The Therapist: The Most Important Toy in the Playroom
By Lisa Dion, LPC, RPT-S
This is such an important question because the field has overemphasized the child’s process and has not emphasized the therapist’s process enough or the roll the therapist plays in the child’s healing. I tell my students all the time, “you are the most important toy in the playroom.” And it’s true, because at the end of the day it’s the relationship between the child and the therapist that ultimately is the healing agent in the room.
Science has revealed that right brain-attuned communication heals our clients. To effectively heal a child, the therapist must have a certain level of attunement within herself to be able to attune to a child in a way to engage in a deep level of collaborative communication. One of the principles that we use in Synergetic Play Therapy is “the setup” (or “the offering”). What this means is that through the projective process, the child isn’t just setting the toys up to feel what he feels (which has been a common understanding in the play therapy field), but he is also setting the therapist up to feel how he feels. Then, the client watches how the therapist handles the experience. We tend to miss this part of the equation. And part of the wisdom in that process is that children learn most through observation.
It’s not just children doing this—adults do this to each other too all day long. In fact there is never a time when we aren’t doing it! We are engaging with people through our language, tone of voice, pacing, our timing, movements, and we are offering them information to be able to catch a glimpse or a “felt sense” of what it feels like to be us in any given moment. In a sense, we set people up and then we watch how they handle the experience, and we look for new ideas and alternative strategies and solutions for how to manage our internal states. As an example in the play therapy room, a child who has a perception of feeling deeply controlled is going to show up in the playroom controlling the toys or the therapist—not because the child is bad and not because that behavior needs to be stopped and redirected, but rather so the therapist can feel what it feels like to be that child.
Then, within the paradigm of Synergetic Play Therapy, the therapist begins to name, move and modulate that energy so that she is then modelling to the child how the child can have a relationship with himself in the midst of that particular experience.

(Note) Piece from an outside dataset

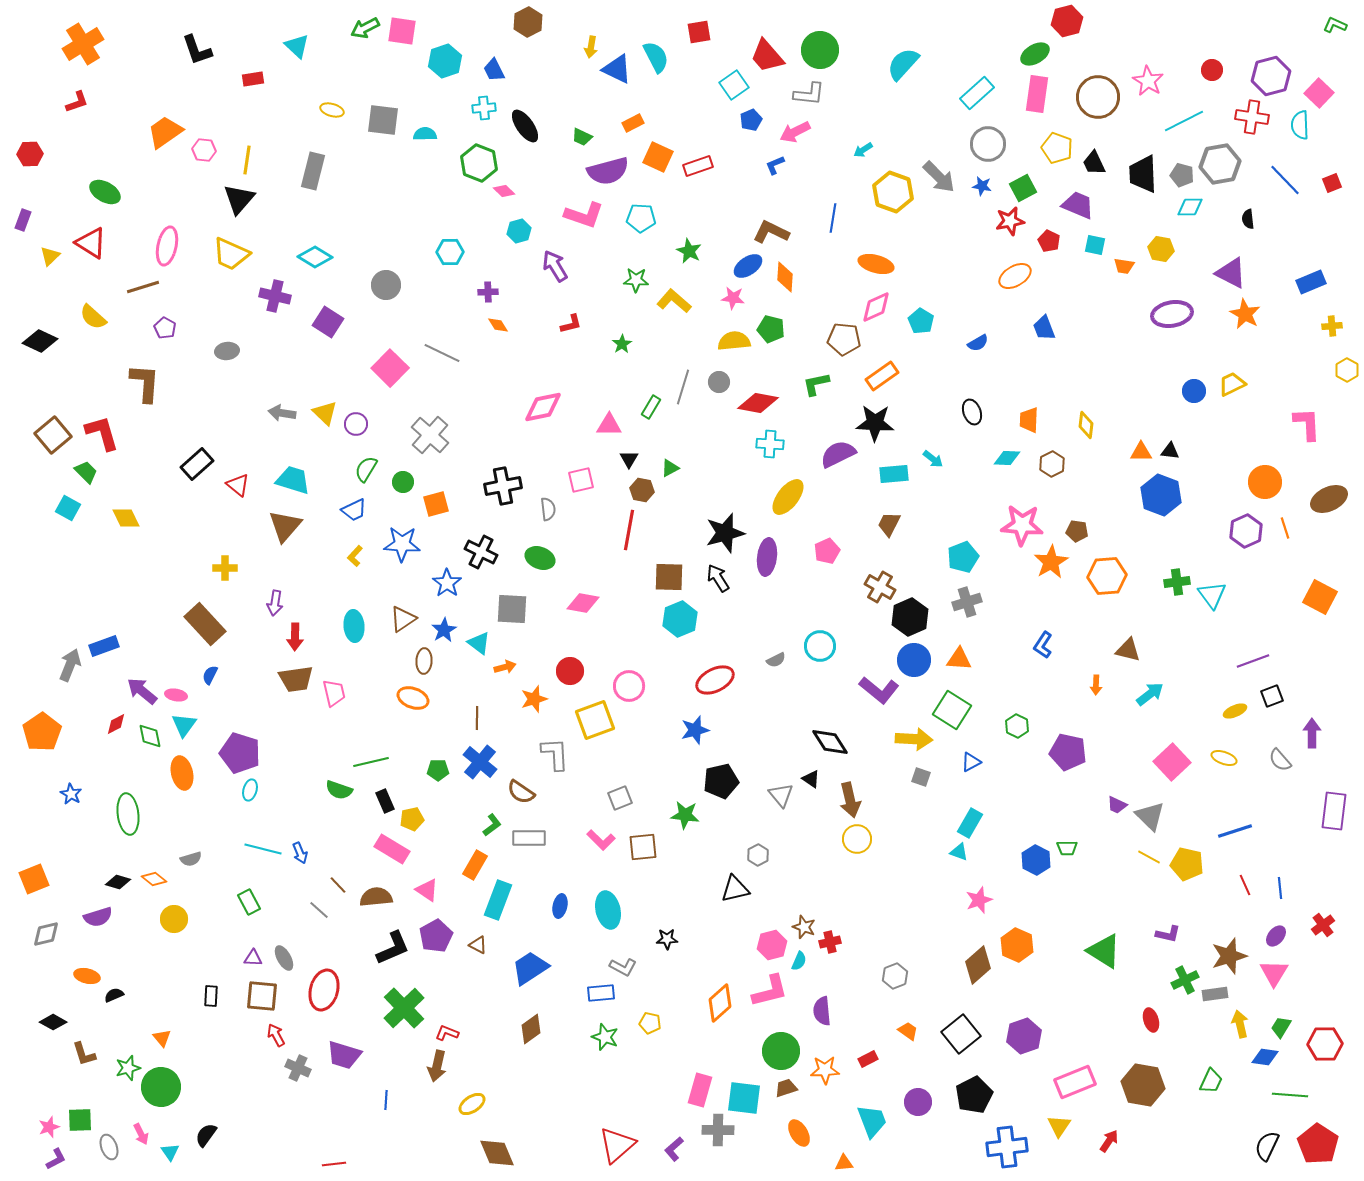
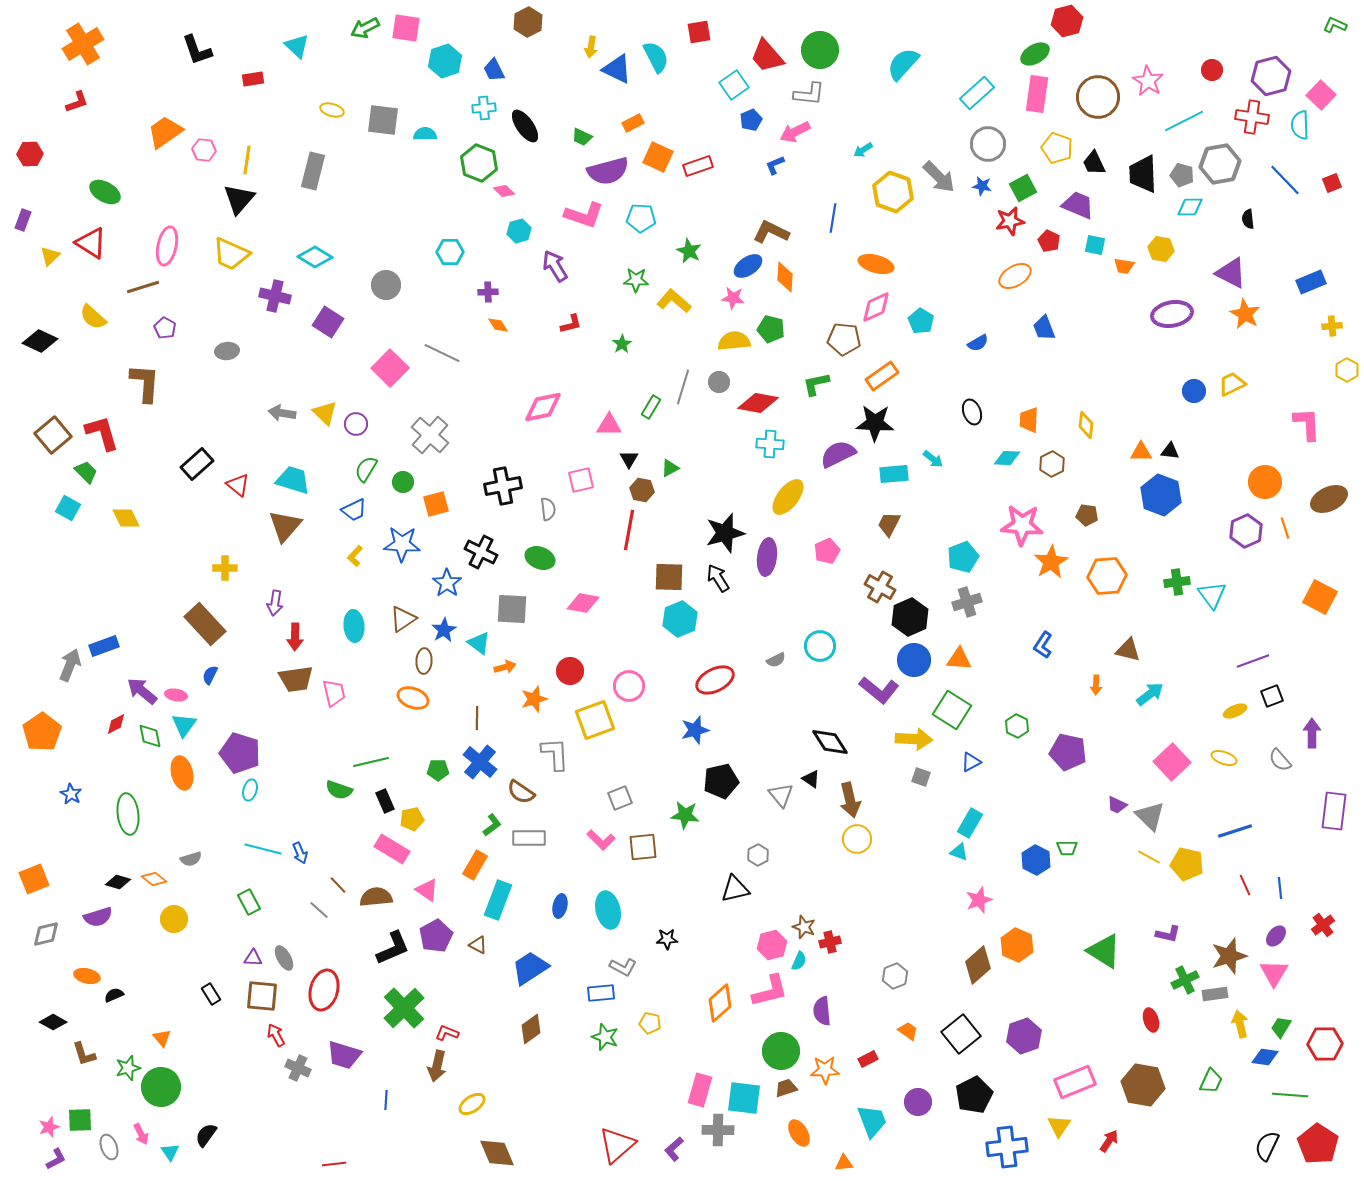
pink square at (402, 31): moved 4 px right, 3 px up
pink square at (1319, 93): moved 2 px right, 2 px down
brown pentagon at (1077, 531): moved 10 px right, 16 px up
black rectangle at (211, 996): moved 2 px up; rotated 35 degrees counterclockwise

So when I say the therapist is the most important toy in the playroom, it’s true. The toys themselves don’t actually matter as much as the emotions and sensations that arise when the child plays with the toys. The toys are used to facilitate the relationship between the therapist and the child. So to have a play therapy session, what you really only need is a child and a therapist who is deeply attuned and willing to have a relationship with herself and willing to experience “the set up”. This allows her to engage in right brain to right brain collaborative communication enabling the child to begin to integrate the experiences and challenges that he hasn’t been able to thus far.